История трагически повторялась. В 1793 году, во время французской революции, против Конвента восстали меньшевики того времени – жирондисты. Они подняли знамя восстания, но не были в силах его нести; оно было вырвано у них откровенной монархической реакцией. Но и монархисты не могли вести борьбу с Конвентом, за которым шла вся революционная Франция; они были вынуждены призвать на помощь исконных врагов родины – англичан. В английских мундирах, на английские деньги, с английским оружием в руках французские монархисты вели войну со своим народом. То же повторилось с русскими меньшевиками и эсерами в Самаре, в Архангельске.

Демократия в тех формах, в которых её знало буржуазное общество, потеряла в моих глазах всякий авторитет. И чем дальше, тем больше мучительная тоска закрадывалась в мою душу.

В «демократической» камере Крестов шли горячие споры. Эсер Станкевич вяло и без убеждения доказывал мне, что мечты об интернационале, о мировом рабочем движении нереальны. Буржуазия Запада – могучая сила.

Он говорил, сам не веря своим словам:

– Наше спасение в том, чтобы лучшие части русского народа призвали на помощь могучие демократии Запада и чтобы эту помощь приветствовало наше Учредительное собрание.

Мы долго спорили. Я наступал. Во мне уже загоралась новая вера, еще не оформившаяся, еще не продуманная до конца, еще во многом несшая на себе пережитки старого. Но я уже видел

Там за горами горя Солнечный край непочатый... [414]

Станкевич его не видел, и его болтовня о союзниках, шедших восстанавливать капиталистический строй в России, не могла убедить ни меня, ни даже его самого. В конце концов он сказал:

– У меня нет больше веры в то, что из моих мыслей выйдет что-либо. Но если не выйдет, то я поеду к себе на родину в Литву – пахать землю. После крушения Учредительного собрания я не смогу искать новых путей, но и не пойду на соглашение с большевиками!

Я спросил его:

– Ну а Россия как же будет?

Станкевич махнул рукой:

– Пусть её строит кто и как хочет.

– Значит, все дело в том, чтобы сохранить белые крылья и не запятнать их изменой убеждениям, безусловно, опровергнутым жизнью?

– Если хотите, это так, – грустно ответил он.

...События развертывались. Надвигалась гроза. После крушения германского империализма к России и её богатствам потянулись союзники. На юге и севере высадились отряды Антанты и стали наступать в направлении к Москве. Танки, аэропланы и артиллерия союзников, только что расправившись с могучей когда-то Германией, двигались против молодой Красной Армии. С востока начиналось наступление вновь созданной армии Колчака.

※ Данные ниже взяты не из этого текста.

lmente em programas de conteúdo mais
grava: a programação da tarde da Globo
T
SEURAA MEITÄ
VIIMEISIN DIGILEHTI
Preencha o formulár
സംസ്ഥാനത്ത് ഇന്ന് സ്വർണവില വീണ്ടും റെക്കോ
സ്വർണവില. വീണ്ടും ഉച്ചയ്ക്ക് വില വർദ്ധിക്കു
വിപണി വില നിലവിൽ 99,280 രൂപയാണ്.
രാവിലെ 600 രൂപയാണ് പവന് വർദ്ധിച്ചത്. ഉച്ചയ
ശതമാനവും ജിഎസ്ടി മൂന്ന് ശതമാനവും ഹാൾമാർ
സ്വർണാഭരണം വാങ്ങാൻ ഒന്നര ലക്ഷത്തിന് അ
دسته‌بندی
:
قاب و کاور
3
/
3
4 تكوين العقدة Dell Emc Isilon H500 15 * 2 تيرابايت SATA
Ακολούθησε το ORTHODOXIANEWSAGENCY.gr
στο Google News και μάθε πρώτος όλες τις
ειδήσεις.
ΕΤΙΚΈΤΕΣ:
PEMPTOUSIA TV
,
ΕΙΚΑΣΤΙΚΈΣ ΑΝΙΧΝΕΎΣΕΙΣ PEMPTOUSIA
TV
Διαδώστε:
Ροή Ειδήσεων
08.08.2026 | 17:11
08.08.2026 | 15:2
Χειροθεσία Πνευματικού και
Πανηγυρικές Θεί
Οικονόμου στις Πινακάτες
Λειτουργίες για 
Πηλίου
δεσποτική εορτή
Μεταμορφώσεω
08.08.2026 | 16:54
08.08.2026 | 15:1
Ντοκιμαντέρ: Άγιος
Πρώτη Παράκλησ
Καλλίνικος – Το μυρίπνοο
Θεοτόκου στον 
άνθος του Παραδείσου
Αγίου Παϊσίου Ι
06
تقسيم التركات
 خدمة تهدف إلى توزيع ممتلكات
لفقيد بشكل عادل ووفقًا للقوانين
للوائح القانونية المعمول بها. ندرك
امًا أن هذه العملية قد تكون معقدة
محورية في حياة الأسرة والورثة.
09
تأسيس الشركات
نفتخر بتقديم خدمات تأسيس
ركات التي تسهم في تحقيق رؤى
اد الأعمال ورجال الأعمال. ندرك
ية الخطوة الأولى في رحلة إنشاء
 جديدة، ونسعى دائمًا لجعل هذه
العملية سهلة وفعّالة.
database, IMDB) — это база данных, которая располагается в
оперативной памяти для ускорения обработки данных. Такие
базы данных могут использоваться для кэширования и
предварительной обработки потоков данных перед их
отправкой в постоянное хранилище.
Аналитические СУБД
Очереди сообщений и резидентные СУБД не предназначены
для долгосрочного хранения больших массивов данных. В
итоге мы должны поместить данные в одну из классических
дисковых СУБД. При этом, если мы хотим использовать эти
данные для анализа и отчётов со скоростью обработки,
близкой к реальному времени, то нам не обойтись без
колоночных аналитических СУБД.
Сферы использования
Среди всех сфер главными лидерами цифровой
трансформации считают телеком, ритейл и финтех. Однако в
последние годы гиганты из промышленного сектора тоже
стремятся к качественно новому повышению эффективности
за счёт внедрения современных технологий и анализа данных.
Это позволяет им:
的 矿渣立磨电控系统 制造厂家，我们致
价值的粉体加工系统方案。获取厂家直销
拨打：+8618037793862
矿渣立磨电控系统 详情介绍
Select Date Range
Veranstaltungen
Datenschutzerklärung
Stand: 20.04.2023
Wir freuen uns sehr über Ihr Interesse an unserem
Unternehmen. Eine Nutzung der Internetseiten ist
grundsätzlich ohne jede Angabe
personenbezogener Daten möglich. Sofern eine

«Везде жадное, обожравшееся, зверское кулачье соединялось с помещиками и с капиталистами против рабочих и против бедноты вообще... – говорил Ленин. – Везде оно входило в союз с иноземными капиталистами против рабочих своей страны».

Красная Армия под натиском превосходящих сил противника медленно отходила назад, отстаивая каждую пядь земли.

В Москве собрался VIII съезд партии, чтобы обсудить, как вести борьбу с надвигавшейся грозной опасностью. Перед съездом стоял вопрос о создании могучей армии пролетарской революции.

Советская страна готовилась к обороне, к борьбе не на жизнь, а на смерть.

По зову партии первые отряды Красной гвардии переформировывались в полки и дивизии Красной Армии.

Имена народных полководцев Ворошилова и Буденного, [415] Чапаева и Ковтюха облетели молодую Советскую республику.

Я видел, как рушилась стена, отделявшая меня от большевиков в первом, казавшемся мне важнейшим вопросе – защите отечества.

Старая Россия погибала в крови и грязи. Рождалась новая, Советская страна, и Красная Армия, руководимая партией, поднималась могучей силой для защиты её от врагов.

Причины, закрывавшие мне путь в новую жизнь, отпали. Это были Брестский мир и разгон Учредительного собрания. Какой же строить новую Россию: капиталистической или социалистической? Я искал ответа на этот вопрос в книгах, которые мне приносила жена, в оценке событий, которые я пережил.

На первой стадии революции я действовал как офицер, который шел спасать свою родину в борьбе с Германией и поэтому делал все, что было нужно для поддержания боеспособности армии. Но после того как армия погибла, как погибла и государственность, её создавшая, передо мною во весь рост встал вопрос: хочу ли я бороться за восстановление прежнего буржуазного строя? Я вспомнил, с какой надеждой смотрел я на мощное капиталистическое развитие Германии во время боев в Восточной Пруссии, думая, что капитализм сможет переделать Россию, сломать деревянные, крытые соломой хаты и построить привольную жизнь. Эта моя точка зрения нашла как будто свое подтверждение в деятельности русской буржуазии во время войны, давшей армии снаряды, которых не могли дать царские заводы. Но в дальнейшем крупные и мелкие факты обнажили обратную сторону капитализма: отказ Третьякова дать деньги на народное образование; ставка на «костлявую руку голода»; локауты на фабриках Москвы, саботаж буржуазии и, наконец, прямая измена делу родины – корниловщина!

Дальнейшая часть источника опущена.